#### SOURCE DATA ####
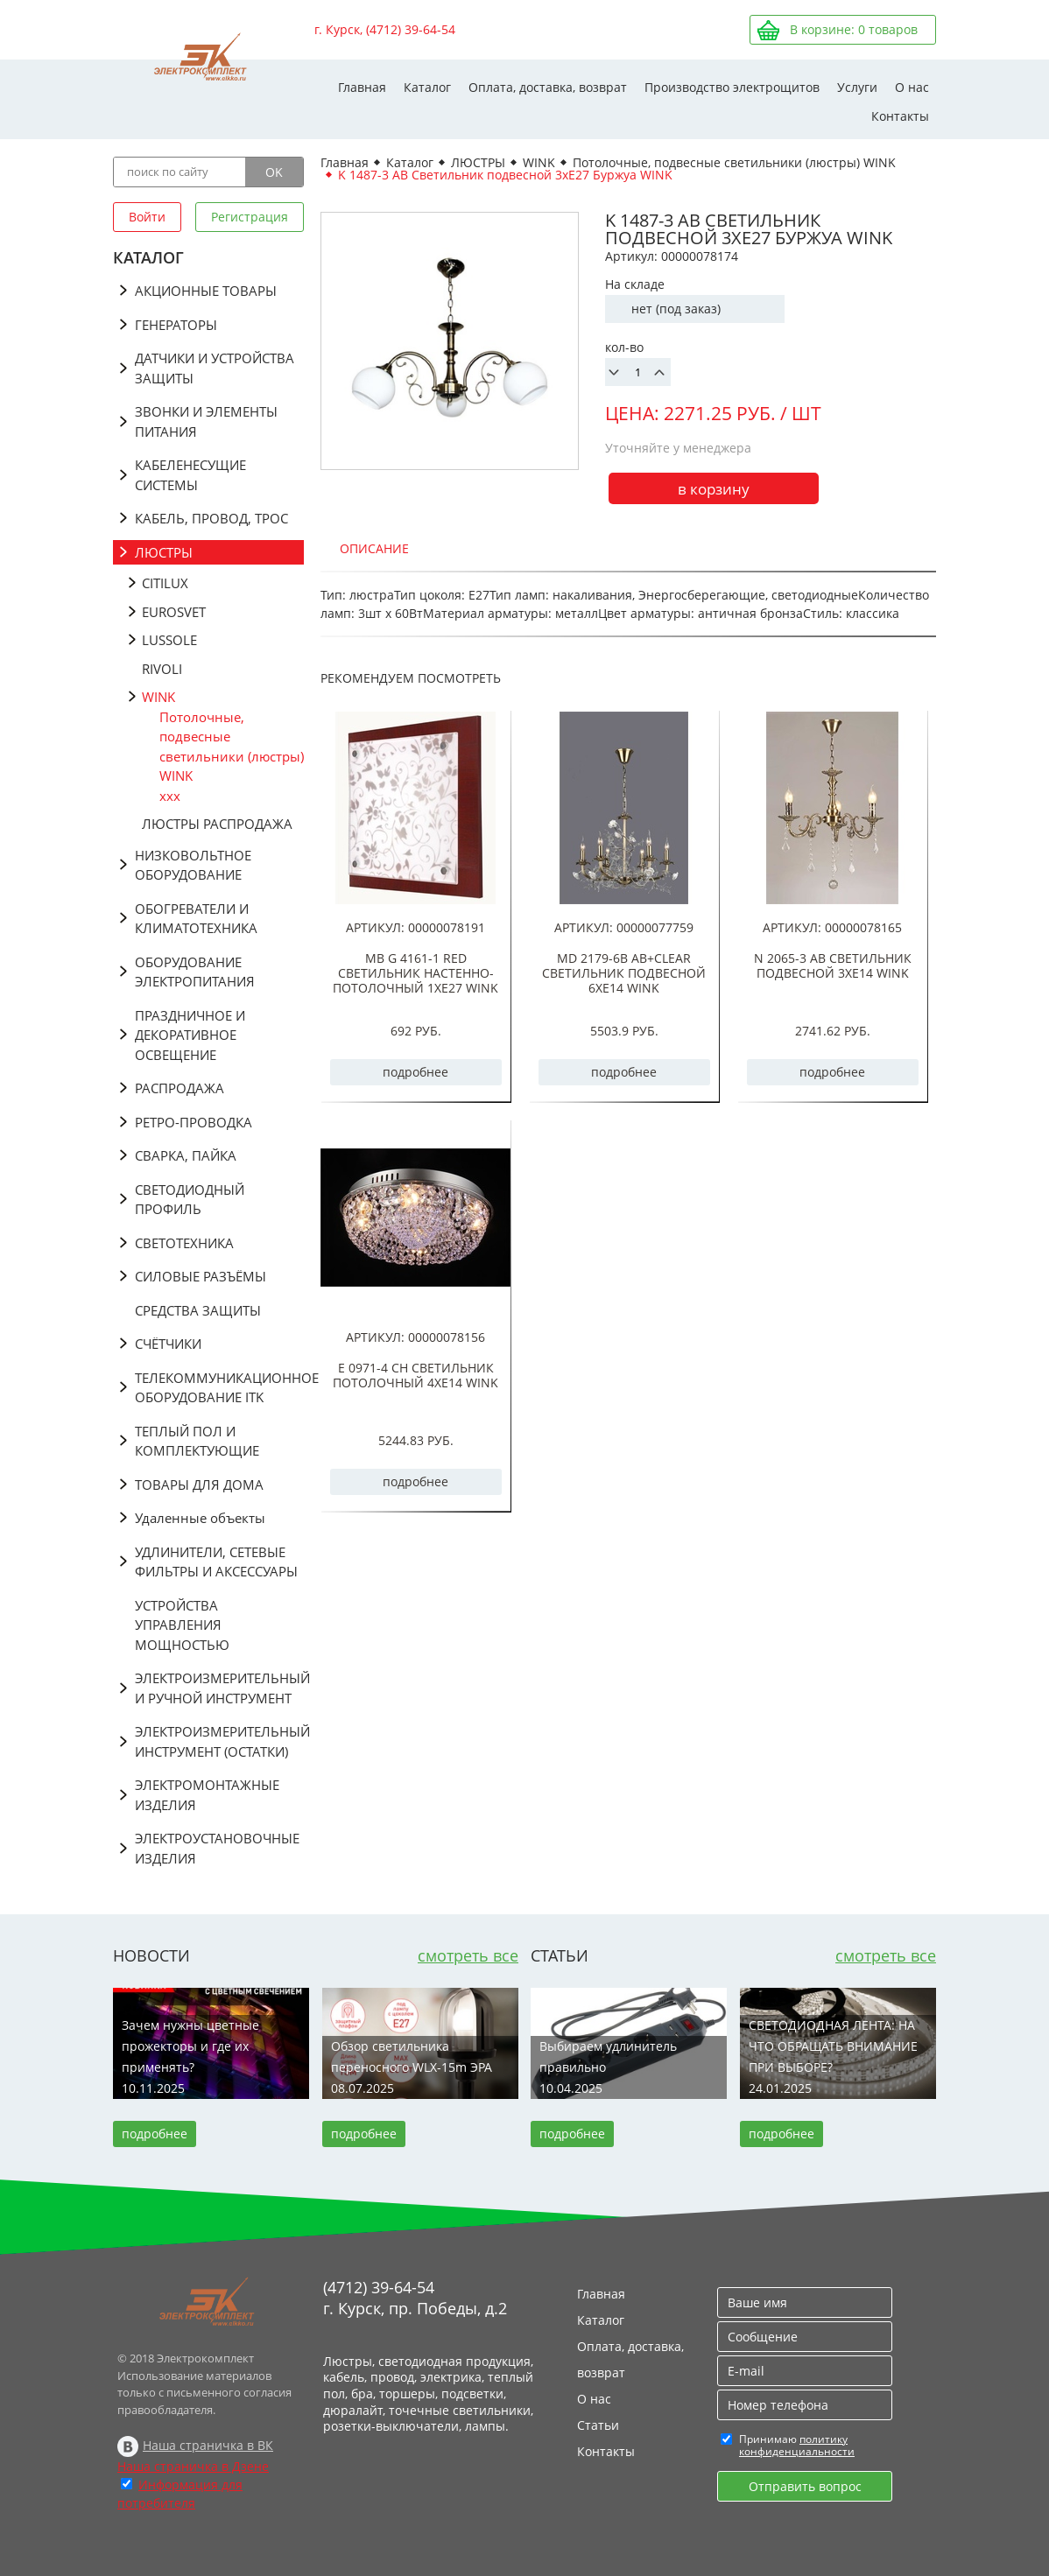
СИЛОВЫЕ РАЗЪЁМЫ (200, 1276)
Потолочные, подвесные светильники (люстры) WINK (231, 746)
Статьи (598, 2425)
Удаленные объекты (200, 1518)
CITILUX (165, 583)
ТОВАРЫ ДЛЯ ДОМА (199, 1484)
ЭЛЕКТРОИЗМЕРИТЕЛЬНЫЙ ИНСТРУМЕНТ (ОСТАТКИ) (219, 1741)
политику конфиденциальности (797, 2445)
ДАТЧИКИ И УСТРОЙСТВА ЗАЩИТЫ (214, 368)
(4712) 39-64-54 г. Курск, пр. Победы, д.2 (415, 2298)
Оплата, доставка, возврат (547, 87)
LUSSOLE (169, 640)
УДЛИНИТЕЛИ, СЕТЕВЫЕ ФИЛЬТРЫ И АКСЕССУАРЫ (216, 1562)
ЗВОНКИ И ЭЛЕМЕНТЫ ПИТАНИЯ (206, 421)
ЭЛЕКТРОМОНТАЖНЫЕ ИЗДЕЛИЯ (207, 1795)
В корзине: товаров (854, 29)
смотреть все (468, 1955)
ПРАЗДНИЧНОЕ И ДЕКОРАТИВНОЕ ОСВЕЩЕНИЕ (190, 1035)
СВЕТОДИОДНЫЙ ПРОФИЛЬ (189, 1199)
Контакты (900, 116)
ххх (169, 795)
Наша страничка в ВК (208, 2445)
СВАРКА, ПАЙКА (185, 1155)
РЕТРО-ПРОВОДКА (193, 1122)
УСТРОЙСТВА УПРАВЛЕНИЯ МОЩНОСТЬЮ (182, 1625)
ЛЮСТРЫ (164, 552)
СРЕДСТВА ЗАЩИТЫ (198, 1310)
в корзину (714, 489)
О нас (912, 87)
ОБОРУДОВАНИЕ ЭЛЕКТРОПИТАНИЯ (195, 972)
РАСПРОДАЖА (179, 1088)
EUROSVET (174, 612)
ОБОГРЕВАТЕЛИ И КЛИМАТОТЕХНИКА (196, 918)
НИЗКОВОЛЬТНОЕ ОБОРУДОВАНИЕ (193, 865)
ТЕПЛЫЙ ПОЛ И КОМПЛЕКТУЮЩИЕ (197, 1441)
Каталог (427, 87)
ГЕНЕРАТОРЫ (176, 324)
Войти (147, 216)
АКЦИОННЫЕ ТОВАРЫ (206, 290)
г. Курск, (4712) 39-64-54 (384, 29)
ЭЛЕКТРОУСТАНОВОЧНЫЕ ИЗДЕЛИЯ (217, 1848)
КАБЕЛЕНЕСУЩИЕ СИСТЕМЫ (190, 475)
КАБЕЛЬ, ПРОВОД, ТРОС (211, 518)
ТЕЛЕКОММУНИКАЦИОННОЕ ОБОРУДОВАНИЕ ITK (219, 1388)
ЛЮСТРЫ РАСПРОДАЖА (217, 823)
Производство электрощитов (732, 87)
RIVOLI (162, 668)
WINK (158, 696)
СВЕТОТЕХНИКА (184, 1243)
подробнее (415, 1071)
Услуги (857, 87)
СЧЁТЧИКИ (168, 1343)
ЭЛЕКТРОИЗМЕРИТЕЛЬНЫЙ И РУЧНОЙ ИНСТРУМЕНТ (219, 1688)
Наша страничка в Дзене (193, 2466)
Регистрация (249, 216)
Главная (362, 87)
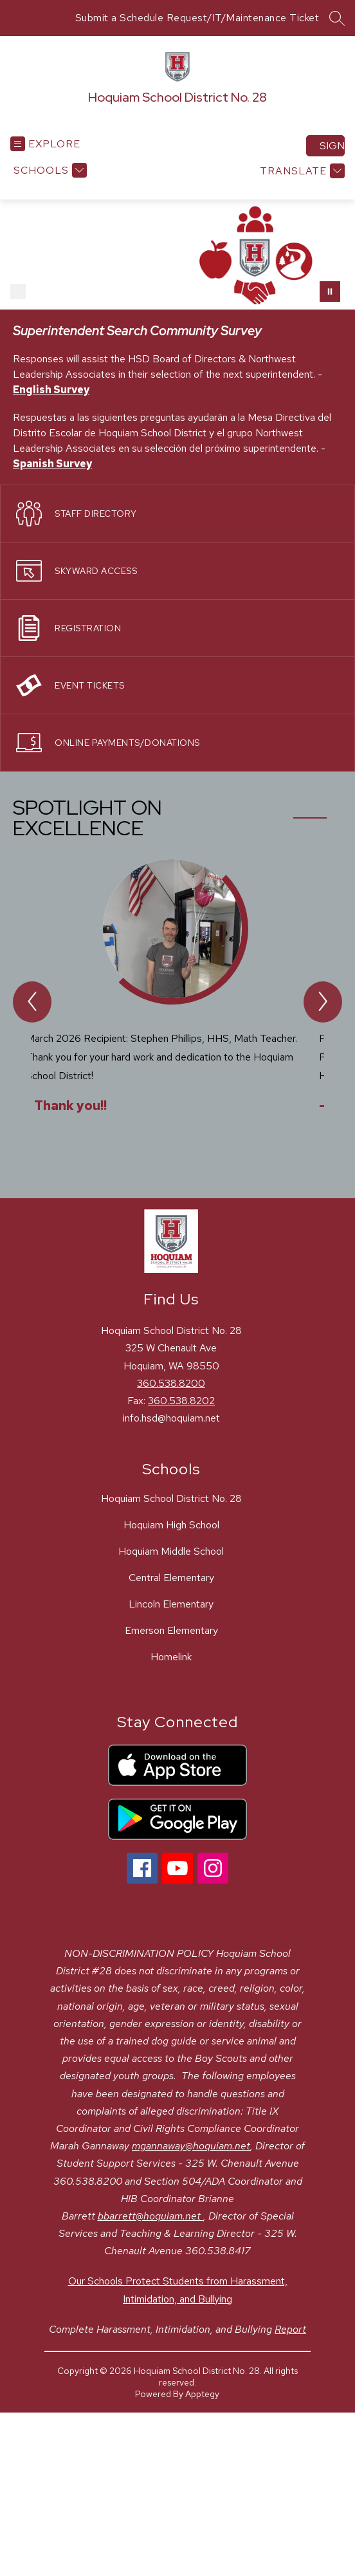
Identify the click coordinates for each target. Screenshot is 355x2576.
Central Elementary (171, 1577)
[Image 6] (121, 291)
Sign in (332, 146)
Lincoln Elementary (171, 1604)
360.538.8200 (171, 1383)
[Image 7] (141, 291)
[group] (177, 1005)
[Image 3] (59, 291)
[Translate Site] (301, 171)
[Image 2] (38, 291)
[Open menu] (45, 144)
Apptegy (202, 2394)
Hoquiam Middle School (171, 1551)
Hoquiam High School (171, 1525)
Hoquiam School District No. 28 (171, 1498)
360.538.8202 (181, 1400)
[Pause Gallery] (330, 291)
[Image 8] (162, 291)
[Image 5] (100, 291)
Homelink (171, 1656)
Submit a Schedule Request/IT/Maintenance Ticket (197, 17)
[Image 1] (18, 291)
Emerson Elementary (171, 1630)
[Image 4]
####
ABOUT THIS TASK - Take the material above from its first line through the line holding "ЭЛЕКТРОИЗМЕРИТЕЛЬНЫЙ ИНСТРУМЕНТ (ОСТАТКИ)" and set it down exactly, without the pictures.

ANSWER BOX -
СИЛОВЫЕ РАЗЪЁМЫ (200, 1276)
Потолочные, подвесные светильники (люстры) WINK (231, 746)
Статьи (598, 2425)
Удаленные объекты (200, 1518)
CITILUX (165, 583)
ТОВАРЫ ДЛЯ ДОМА (199, 1484)
ЭЛЕКТРОИЗМЕРИТЕЛЬНЫЙ ИНСТРУМЕНТ (ОСТАТКИ) (219, 1741)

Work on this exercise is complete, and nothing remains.